* [DATA FOR THE TASK]:
::::::::

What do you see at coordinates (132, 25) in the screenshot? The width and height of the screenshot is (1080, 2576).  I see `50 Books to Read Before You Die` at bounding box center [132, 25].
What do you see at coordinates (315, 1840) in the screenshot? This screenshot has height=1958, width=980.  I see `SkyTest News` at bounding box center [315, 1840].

::::::::

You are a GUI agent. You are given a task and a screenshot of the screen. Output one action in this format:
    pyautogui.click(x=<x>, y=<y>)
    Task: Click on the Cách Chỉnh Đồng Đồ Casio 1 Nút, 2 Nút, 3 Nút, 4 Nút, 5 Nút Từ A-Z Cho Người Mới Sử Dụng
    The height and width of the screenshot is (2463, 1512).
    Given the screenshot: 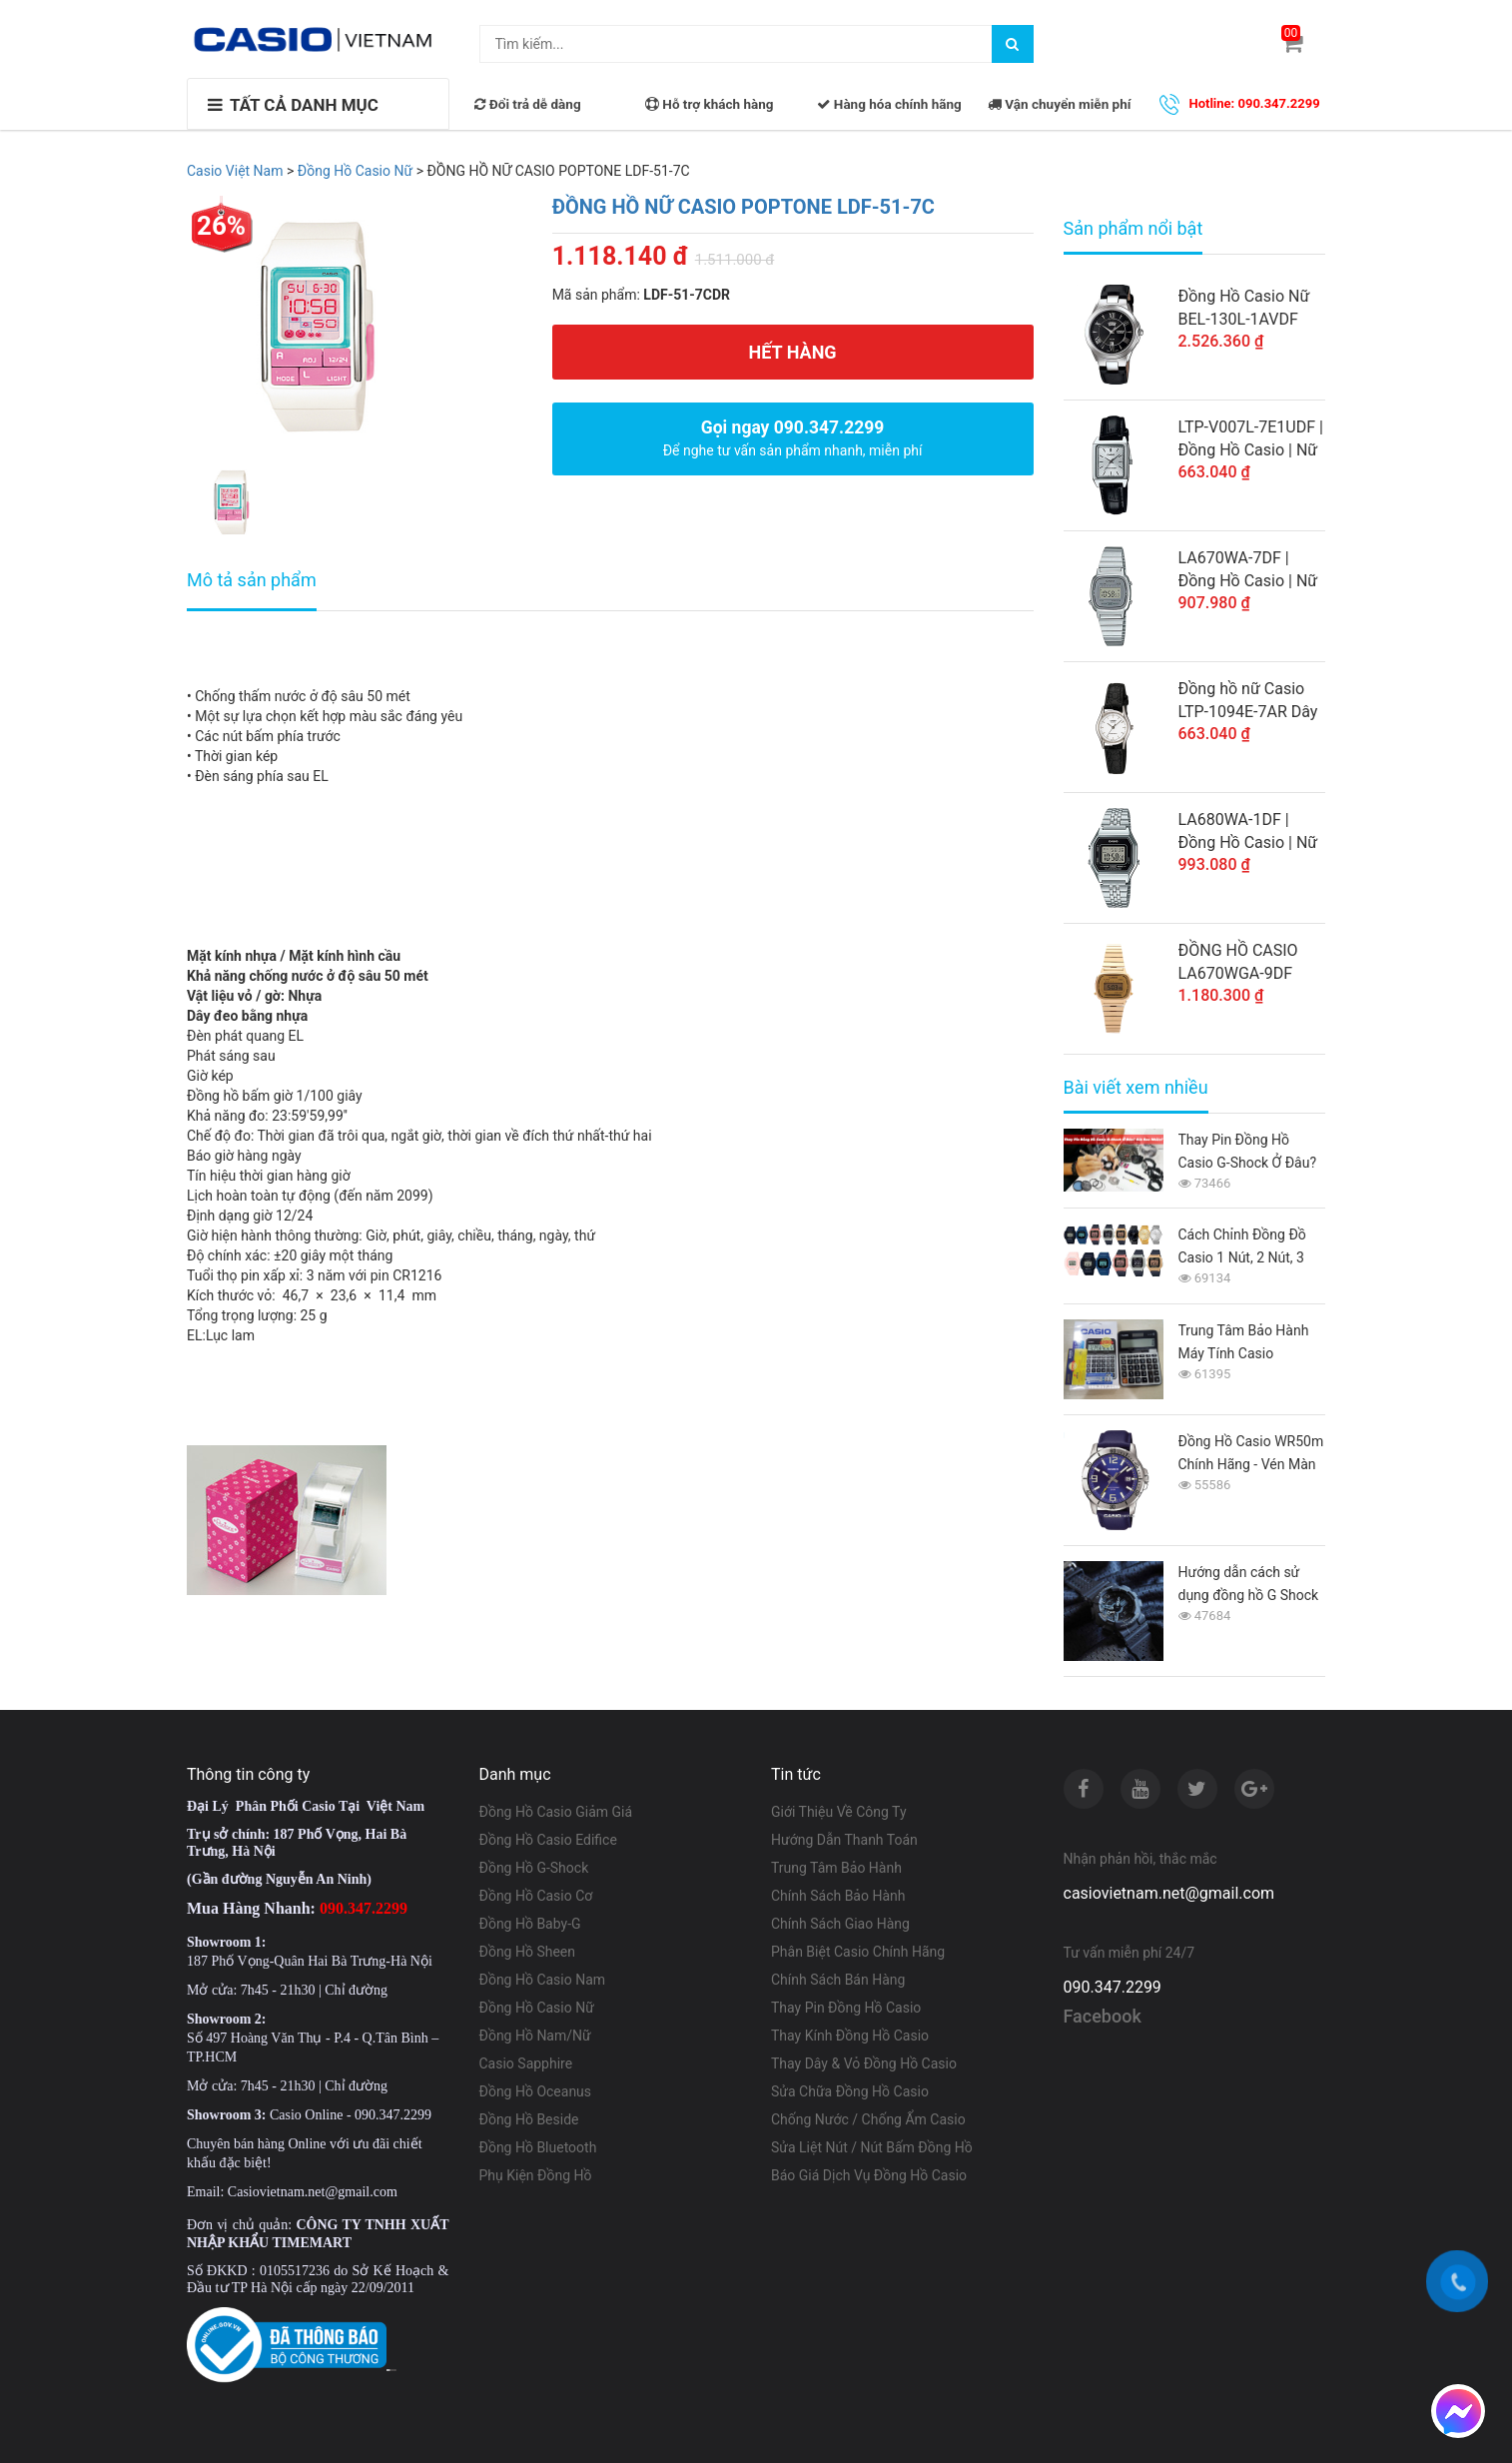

::::::::

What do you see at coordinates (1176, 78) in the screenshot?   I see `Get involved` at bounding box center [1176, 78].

::::::::

* [EXERCISE REQUIREMENTS]: Within the data above, determine the number of lines that contain the word "What"; write only that number.

* [WRITTEN RESPONSE]: 3